Here it's very much a group of individuals. Everyone takes responsibility for themselves and for their body. If you don't feel great or something is hurting, you can mark things in rehearsal. There's a lot of trust put in the dancers. This place is like a huge machine. Sometimes you don't even know what's going on around you.

Why did you want to come to New York?

I always had it at the back of my head that I would love to go to NYCB, even though I thought it was impossible, because they only take dancers from the School of American Ballet. And I was very, very happy at Miami City Ballet. I told [artistic director] Lourdes Lopez I wanted to retire there.

So what changed?

I saw that NYCB was going through a director transition and that they had lost three of their main principal male dancers. And I just felt that if I'm going to do this, this is the time to reach out. It's an opportunity. I was a little burned out and I needed a change. So I reached out to Justin Peck, whom I already knew, and who was then part of the transitional leadership team, and they invited me up to audition.

Recently you danced the 1959 solo that Balanchine created for Paul Taylor in Episodes, which you had already danced in Miami.

I learned it from Peter Frame [a former New York City Ballet dancer], who had learned it from Paul Taylor. One of the hardest things for me was the music, because there are no counts. You just have to know when the different instruments come in. I found a recording of the solo on YouTube, and listened to it over and over. It became almost second nature.
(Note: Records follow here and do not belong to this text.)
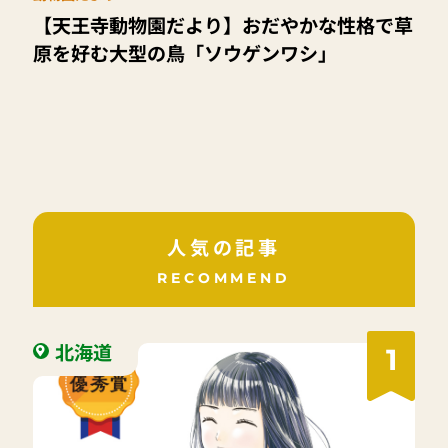
【天王寺動物園だより】おだやかな性格で草
原を好む大型の鳥「ソウゲンワシ」
人気の記事
RECOMMEND
北海道
1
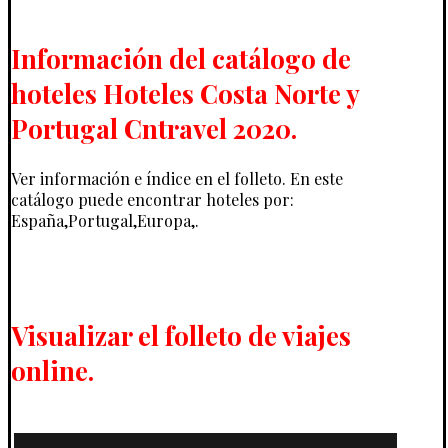
Información del catálogo de
hoteles Hoteles Costa Norte y
Portugal Cntravel 2020.
Ver información e índice en el folleto. En este
catálogo puede encontrar hoteles por:
España,Portugal,Europa,.
Visualizar el folleto de viajes
online.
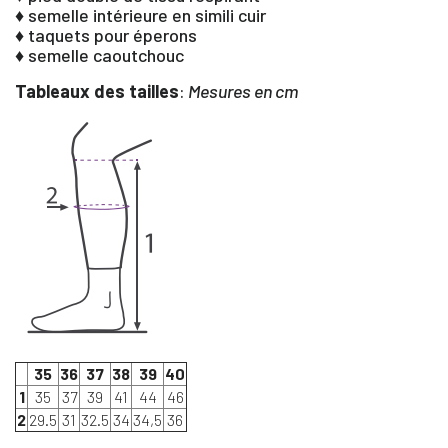
♦ semelle intérieure en simili cuir
♦ taquets pour éperons
♦ semelle caoutchouc
Tableaux des tailles
:
Mesures en cm
35
36
37
38
39
40
1
35
37
39
41
44
46
2
29.5
31
32.5
34
34,5
36
×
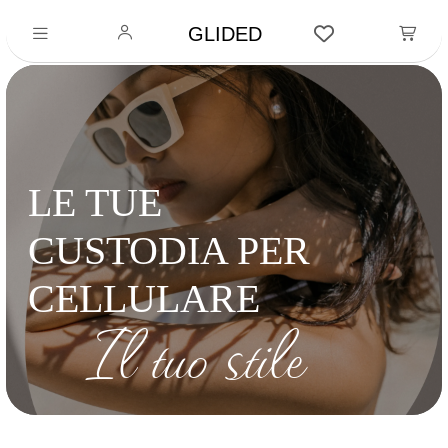
GLIDED
LE TUE
CUSTODIA PER
CELLULARE
Il tuo stile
And you taught it to Michael Trusnovec, one of Paul Taylor's star dancers, who performed it with NYCB, as well. What was that like?
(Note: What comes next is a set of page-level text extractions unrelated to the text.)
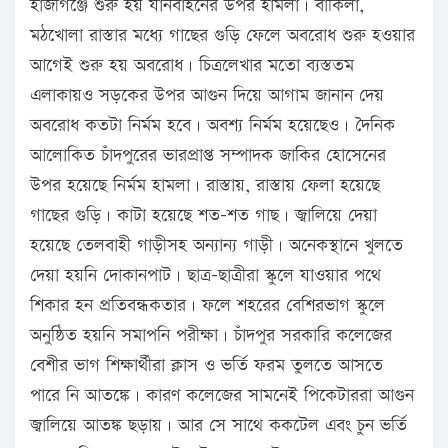
হাজীগঞ্জে শুরু হয় যানবাহনের উপর হামলা। বাকিলা,
মঠখোলা রাস্তার মধ্যে গাছের গুড়ি ফেলে অবরোধ শুরু হওয়ার
আগেই শুরু হয় অবরোধ। চিত্রলেখার মতো ব্যস্ততম
এলাকায়ও সড়কের উপর আগুন দিয়ে আগাম জানান দেয়
অবরোধ কতটা নির্মম হবে। অবশ্য নির্মম হয়েছেও। দৈনিক
আলোকিত চাঁদপুরের ভারপ্রাপ্ত সম্পাদক জাকির হোসেনের
উপর হয়েছে নির্মম হামলা। রাস্তায়, রাস্তায় ফেলা হয়েছে
গাছের গুড়ি। কাটা হয়েছে শত-শত গাছ। জ্বালিয়ে দেয়া
হয়েছে তেলবাহী গাড়ীসহ অন্যান্য গাড়ী। অনেকস্থানে খুলতে
দেয়া হয়নি দোকানপাট। ছাত্র-ছাত্রীরা স্কুলে যাওয়ার পথে
শিকার হন প্রতিবন্ধকতার। ফলে শহরের বেশিরভাগ স্কুলে
অনুষ্ঠিত হয়নি সমাপনি পরীক্ষা। চাঁদপুর সরকারি কলেজের
বেশীর ভাগ শিক্ষার্থীরা ক্লাস ও ভর্তি ফরম তুলতে আসতে
পারে নি আতঙ্কে। কারণ কলেজের সামনেই পিকেটাররা আগুন
জ্বালিয়ে আতঙ্ক ছড়ায়। আর সে সাথে ককটেল এবং চুন ভর্তি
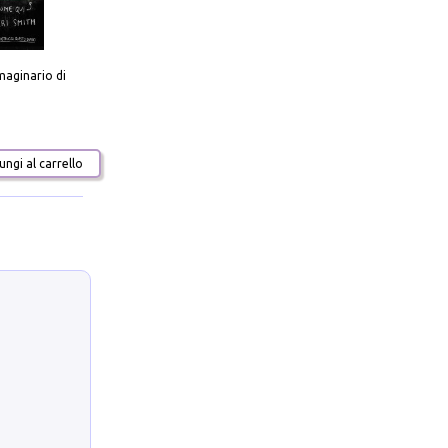
aginario di
ngi al carrello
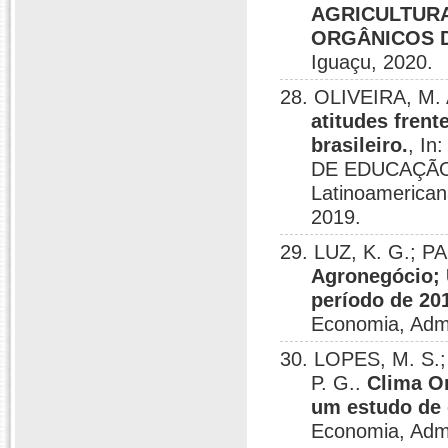
AGRICULTURA
ORGÂNICOS D
Iguaçu, 2020.
28. OLIVEIRA, M.
atitudes fren
brasileiro.
, I
DE EDUCAÇÃO
Latinoamerican
2019.
29. LUZ, K. G.; P
Agronegócio; U
período de 20
Economia, Admin
30. LOPES, M. S.
P. G..
Clima O
um estudo de
Economia, Admin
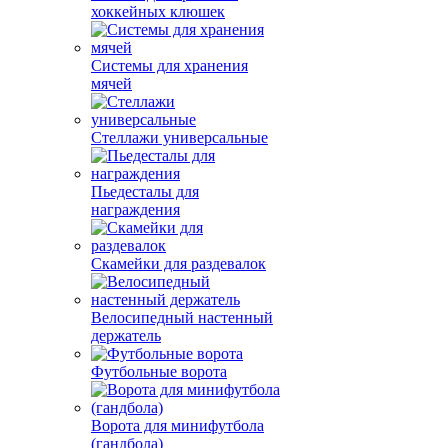
хоккейных клюшек
Системы для хранения
мячей
Стеллажи универсальные
Пьедесталы для
награждения
Скамейки для раздевалок
Велосипедный настенный
держатель
Футбольные ворота
Ворота для минифутбола
(гандбола)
It was Lourdes's idea for me to teach it to Michael. He came down to Miami to watch the solo and sit down with me. We talked it over; he wasn't sure he could do it, and I convinced him he could. It was amazing to see how it worked on him because of his modern-dance training. He has this groundedness, combined with this amazing spring.

A group of dancers in multi-colored costumes form a clump. Some crouch or kneel on the ground, while Jovani Furlan stakes arabesque.

Furlan (in arabesque) with members of NYCB in Justin Peck's Rotunda

Erin Baiano, Courtesy NYCB

Do you feel settled?

Yes! I found an apartment on West 54th Street, so I'm only eight blocks away from Lincoln Center. And I have a bike, so I bike everywhere. Sometimes I go over to Riverside Park and just sit and read a book on my Kindle, and watch the people go by.